» **Exercise**
In the entries below, find each line with the string "эффект" and copy it.

» **Recorded information**
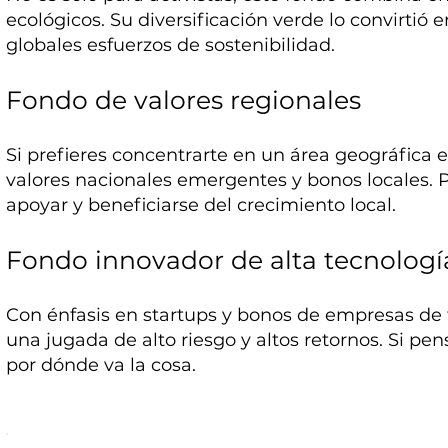
ecológicos. Su diversificación verde lo convirtió 
globales esfuerzos de sostenibilidad.
Fondo de valores regionales
Si prefieres concentrarte en un área geográfica 
valores nacionales emergentes y bonos locales. 
apoyar y beneficiarse del crecimiento local.
Fondo innovador de alta tecnologí
Con énfasis en startups y bonos de empresas de 
una jugada de alto riesgo y altos retornos. Si pen
por dónde va la cosa.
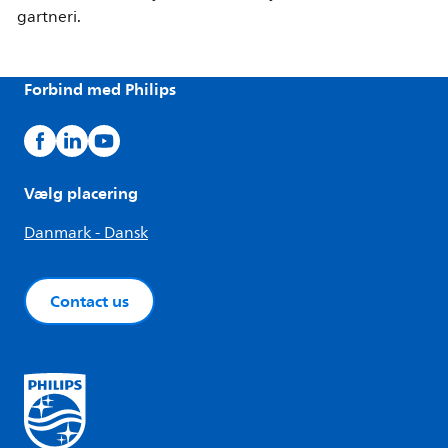
gartneri.
Forbind med Philips
Vælg placering
Danmark - Dansk
Contact us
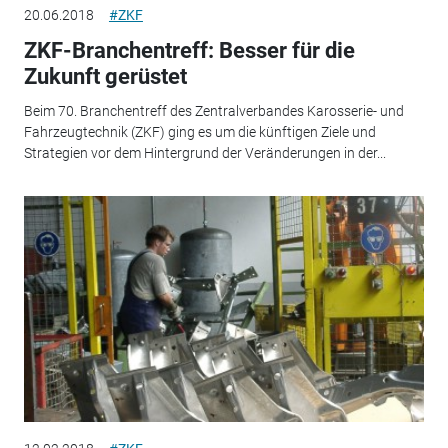
20.06.2018
#ZKF
ZKF-Branchentreff: Besser für die
Zukunft gerüstet
Beim 70. Branchentreff des Zentralverbandes Karosserie- und
Fahrzeugtechnik (ZKF) ging es um die künftigen Ziele und
Strategien vor dem Hintergrund der Veränderungen in der...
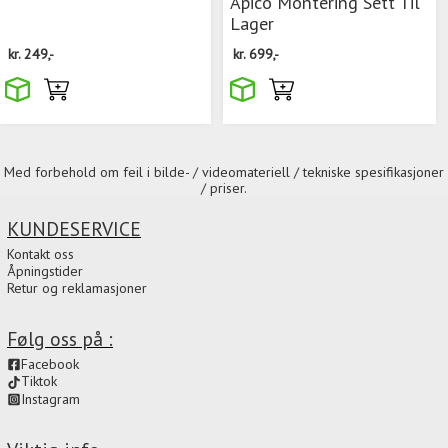
Apico Montering Sett Til
Lager
kr.
249,-
kr.
699,-
Med forbehold om feil i bilde- / videomateriell / tekniske spesifikasjoner
/ priser.
KUNDESERVICE
Kontakt oss
Åpningstider
Retur og reklamasjoner
Følg oss på :
Facebook
Tiktok
Instagram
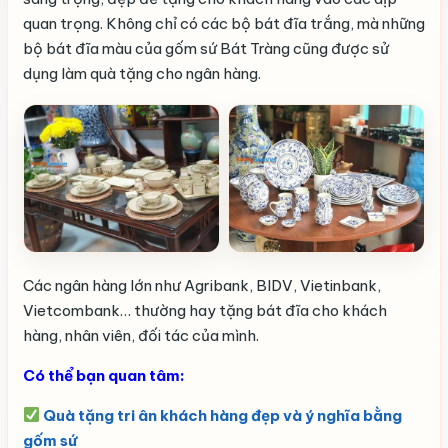
quan trọng. Không chỉ có các bộ bát đĩa trắng, mà những
bộ bát đĩa màu của gốm sứ Bát Tràng cũng được sử
dụng làm quà tặng cho ngân hàng.
Các ngân hàng lớn như Agribank, BIDV, Vietinbank,
Vietcombank… thường hay tặng bát đĩa cho khách
hàng, nhân viên, đối tác của mình.
Có thể bạn quan tâm:
Quà tặng tri ân khách hàng đẹp và ý nghĩa bằng
gốm sứ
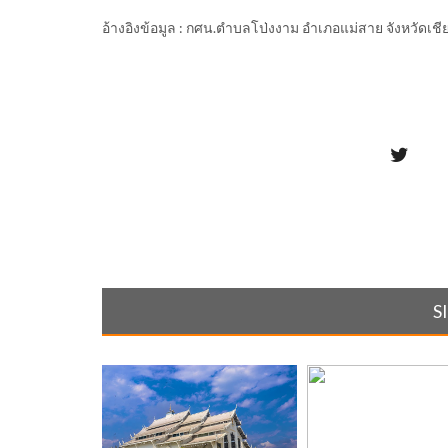
อ้างอิงข้อมูล : กศน.ตำบลโป่งงาม อำเภอแม่สาย จังหวัดเช
S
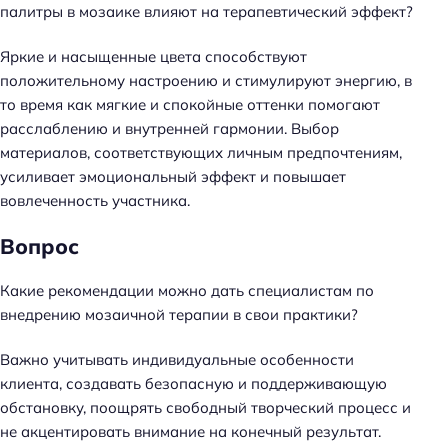
палитры в мозаике влияют на терапевтический эффект?
Яркие и насыщенные цвета способствуют
положительному настроению и стимулируют энергию, в
то время как мягкие и спокойные оттенки помогают
расслаблению и внутренней гармонии. Выбор
материалов, соответствующих личным предпочтениям,
усиливает эмоциональный эффект и повышает
вовлеченность участника.
Вопрос
Какие рекомендации можно дать специалистам по
внедрению мозаичной терапии в свои практики?
Важно учитывать индивидуальные особенности
клиента, создавать безопасную и поддерживающую
обстановку, поощрять свободный творческий процесс и
не акцентировать внимание на конечный результат.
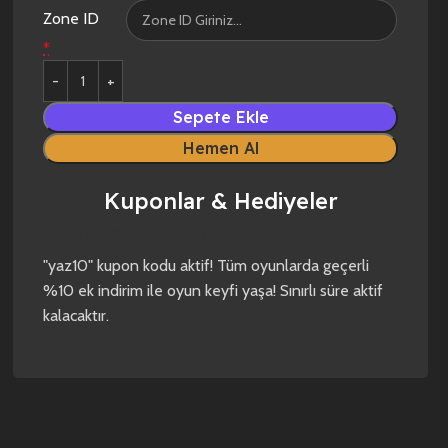
Zone ID
*
Sepete Ekle
Hemen Al
Kuponlar & Hediyeler
yaz10
forza horizon 4
forza horizon 5
"yaz10" kupon kodu aktif! Tüm oyunlarda geçerli
%10 ek indirim ile oyun keyfi yaşa! Sınırlı süre aktif
kalacaktır.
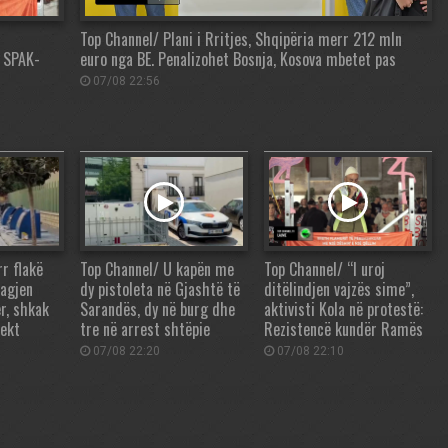
Top Channel/ Plani i Rritjes, Shqipëria merr 212 mln
a SPAK-
euro nga BE. Penalizohet Bosnja, Kosova mbetet pas
07/08 22:56
r flakë
Top Channel/ U kapën me
Top Channel/ “I uroj
lagjen
dy pistoleta në Gjashtë të
ditëlindjen vajzës sime”,
er, shkak
Sarandës, dy në burg dhe
aktivisti Kola në protestë:
fekt
tre në arrest shtëpie
Rezistencë kundër Ramës
07/08 22:20
07/08 22:10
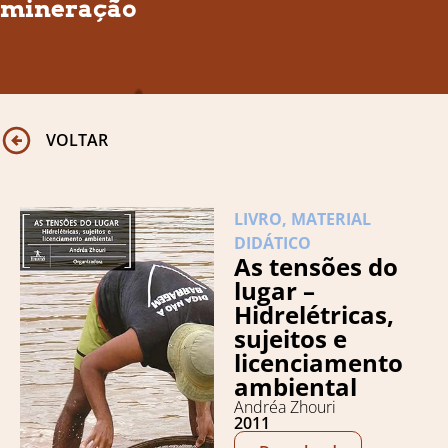
mineração
VOLTAR
LIVRO
,
MATERIAL
DIDÁTICO
As tensões do
lugar –
Hidrelétricas,
sujeitos e
licenciamento
ambiental
Andréa Zhouri
2011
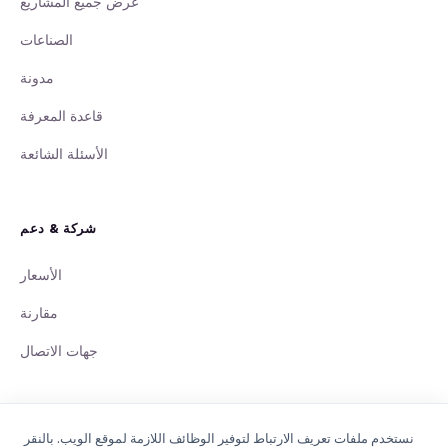
عرض جميع المشاريع
الصناعات
مدونة
قاعدة المعرفة
الأسئلة الشائعة
شركة & دعم
الأسعار
مقارنة
جهات الاتصال
نستخدم ملفات تعريف الارتباط لتوفير الوظائف اللازمة لموقع الويب. بالنقر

» **Solution to this problem**
палитры в мозаике влияют на терапевтический эффект?
усиливает эмоциональный эффект и повышает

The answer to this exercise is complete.